== RAW DATA ==

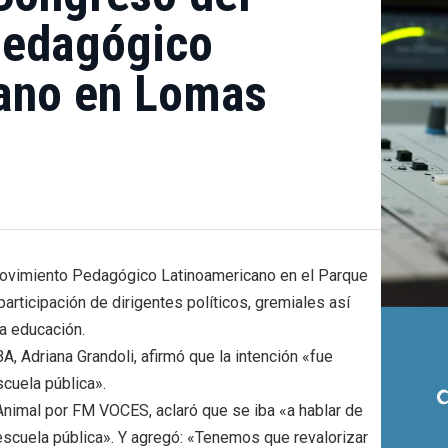
Pedagógico
ano en Lomas
Movimiento Pedagógico Latinoamericano en el Parque
rticipación de dirigentes políticos, gremiales así
a educación.
BA, Adriana Grandoli, afirmó que la intención «fue
cuela pública».
Animal por FM VOCES, aclaró que se iba «a hablar de
escuela pública». Y agregó: «Tenemos que revalorizar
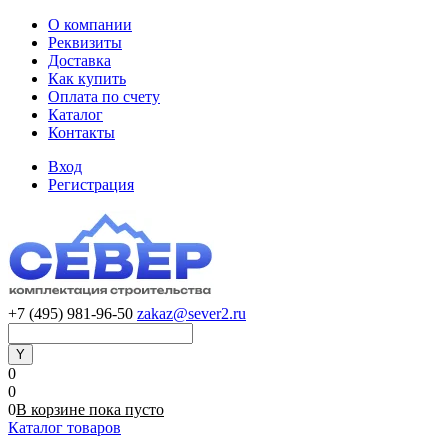
О компании
Реквизиты
Доставка
Как купить
Оплата по счету
Каталог
Контакты
Вход
Регистрация
+7 (495) 981-96-50
zakaz@sever2.ru
0
0
0
В корзине
пока
пусто
Каталог товаров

===

• [AIM OF THE EXERCISE]
Write out the entries above word for word. Do not include the pictures.

• [YOUR RESPONSE]
Pedagógico
ano en Lomas
Movimiento Pedagógico Latinoamericano en el Parque
rticipación de dirigentes políticos, gremiales así
a educación.
BA, Adriana Grandoli, afirmó que la intención «fue
cuela pública».
Animal por FM VOCES, aclaró que se iba «a hablar de
escuela pública». Y agregó: «Tenemos que revalorizar
О компании
Реквизиты
Доставка
Как купить
Оплата по счету
Каталог
Контакты
Вход
Регистрация
+7 (495) 981-96-50
zakaz@sever2.ru
0
0
0
В корзине
пока
пусто
Каталог товаров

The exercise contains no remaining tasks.